Interestingly, the artist was not a Hutsul by birth. He was born in Kherson. However, the student of Sahaidachny’s artistic heritage Maria Ivanchuk of Kosiv (Ivano-Frankivsk region) notes that Sahaidachny, despite being an Easterner, managed to integrate himself into the Hutsul applied arts, cultural, and everyday life spaces through his erudition, intelligence, and a great desire to understand the Hutsuls. As a result, the Hutsul country gladly shared with the artist the richest seams of its cultural and ethnic tradition.
Sahaidachny devoted 15 years of his life to collecting works of Hutsul folk art. The Sahaidachny pair gathered a unique collection of works of folk crafts and antiques after spending a few years in the Hutsul country. Dozens of artists, art historians, and students from all over the Soviet Union, including Moscow, Kyiv, Yerevan, Riga, and Tallinn visited them in summer. Visitors were not just interested in the exhibits, they were looking at them to find something for themselves, for their own creative growth. Sahaidachny copied painted Easter eggs, wood carvings, and brass decorations; he admired the forms of pottery, and found time for studying embroidery, weaving, carpet weaving, and traditional Hutsul clothing, too.

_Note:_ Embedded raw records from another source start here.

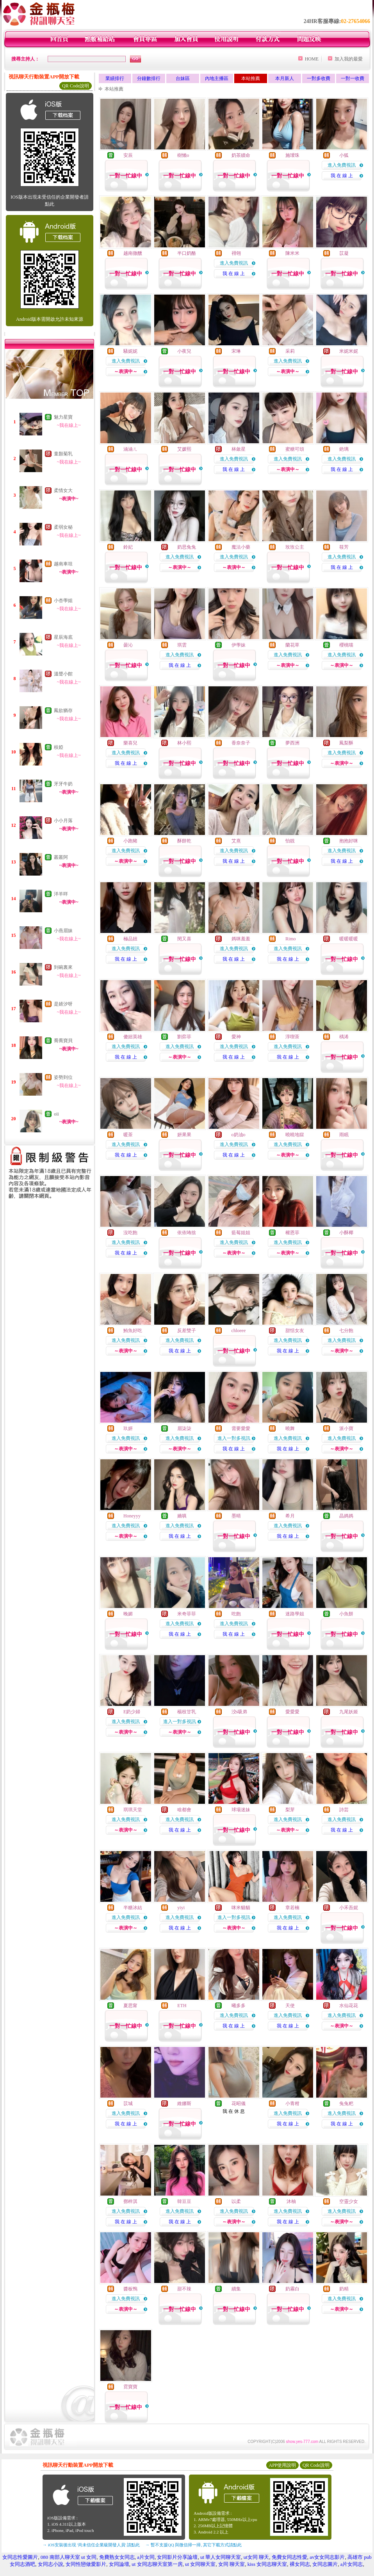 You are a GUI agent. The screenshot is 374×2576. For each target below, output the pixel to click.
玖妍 (128, 1428)
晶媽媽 (346, 1516)
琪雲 (182, 645)
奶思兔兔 (186, 547)
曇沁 (128, 645)
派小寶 (346, 1428)
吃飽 (236, 1614)
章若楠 (292, 1907)
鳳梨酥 (346, 743)
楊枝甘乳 (186, 1711)
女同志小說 (50, 2564)
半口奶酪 (186, 253)
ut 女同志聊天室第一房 (157, 2564)
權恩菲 (292, 1232)
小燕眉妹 (63, 930)
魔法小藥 (241, 547)
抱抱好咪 (348, 841)
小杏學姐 (63, 600)
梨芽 (290, 1809)
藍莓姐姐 (241, 1232)
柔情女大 (63, 490)
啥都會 (184, 1809)
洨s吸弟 (240, 1711)
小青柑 (292, 2103)
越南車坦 (63, 564)
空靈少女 (348, 2201)
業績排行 (114, 78)
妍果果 (184, 1134)
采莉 (290, 351)
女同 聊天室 (231, 2564)
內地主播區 (216, 78)
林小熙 (184, 743)
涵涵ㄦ (130, 449)
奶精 (344, 2289)
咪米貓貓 (241, 1907)
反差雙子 (186, 1330)
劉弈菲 (184, 1036)
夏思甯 (130, 2005)
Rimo (290, 939)
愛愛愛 (292, 1711)
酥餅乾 (184, 841)
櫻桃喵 (346, 645)
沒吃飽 (130, 1232)
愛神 (236, 1036)
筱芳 (344, 547)
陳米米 (292, 253)
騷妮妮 (130, 351)
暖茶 (128, 1134)
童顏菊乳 (63, 454)
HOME (312, 59)
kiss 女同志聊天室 (267, 2564)
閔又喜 (184, 939)
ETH (181, 2005)
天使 (290, 2005)
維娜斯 (184, 2103)
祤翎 (236, 253)
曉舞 (290, 1428)
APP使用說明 (282, 2465)
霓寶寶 (130, 2386)
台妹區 (183, 78)
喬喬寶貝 (63, 1040)
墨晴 (236, 1516)
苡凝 (344, 253)
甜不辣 (184, 2289)
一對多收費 (318, 78)
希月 (290, 1516)
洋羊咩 (61, 894)
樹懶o (183, 155)
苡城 (128, 2103)
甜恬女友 (294, 1330)
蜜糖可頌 (294, 449)
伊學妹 (239, 645)
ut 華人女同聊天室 (220, 2557)
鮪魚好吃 (132, 1330)
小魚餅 (346, 1614)
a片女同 (146, 2557)
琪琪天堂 (132, 1809)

His works were mostly easel-painted. Fedoruk explains that Sahaidachny could not afford to paint in oil, as he was short of anything but tiny room, pencils, watercolors, and a desire to create.
“The artist is also considered to be the father of Russian avant-garde (Russian, not Soviet, because he never was a Soviet artist in his worldview). This role saved him in the 1930s from the charges of bourgeois nationalism and from execution by firing squad that followed such charges. After stays in St. Petersburg [where he painted scenery for theaters. – Ed.] and Kyiv, Sahaidachny worked in eastern Ukraine from 1932-46, and moved to the west of the country in 1947. The father of Russian avant-garde became the greatest custodian of Hutsul art after coming to Kosiv district,” Ivanchuk says.
The exhibition of his works in Kyiv became possible only after Sahaidachny’s artistic heritage was finally put in order in recent years, and, as Fedoruk tells us, this effort was greatly aided by the director of Kosiv Institute of Applied and Decorative Arts Sviatoslav Martyniuk and director of the National Art Museum of Ukraine Anatolii Melnyk. This is no small event, because such figures as Sahaidachny form the idea of the Ukrainian culture of the interwar period and the first half of the 20th century.
Sahaidachny’s works will be exhibited at the National Art Museum of Ukraine until January 29. Visitors are able to see some 80 works from the collections of the National Art Museum of Ukraine, the Andrei Sheptytsky National Museum in Lviv and the Yosafat Kobrynsky Kolomyia National Museum of Hutsul and Pokuttian Folk Art.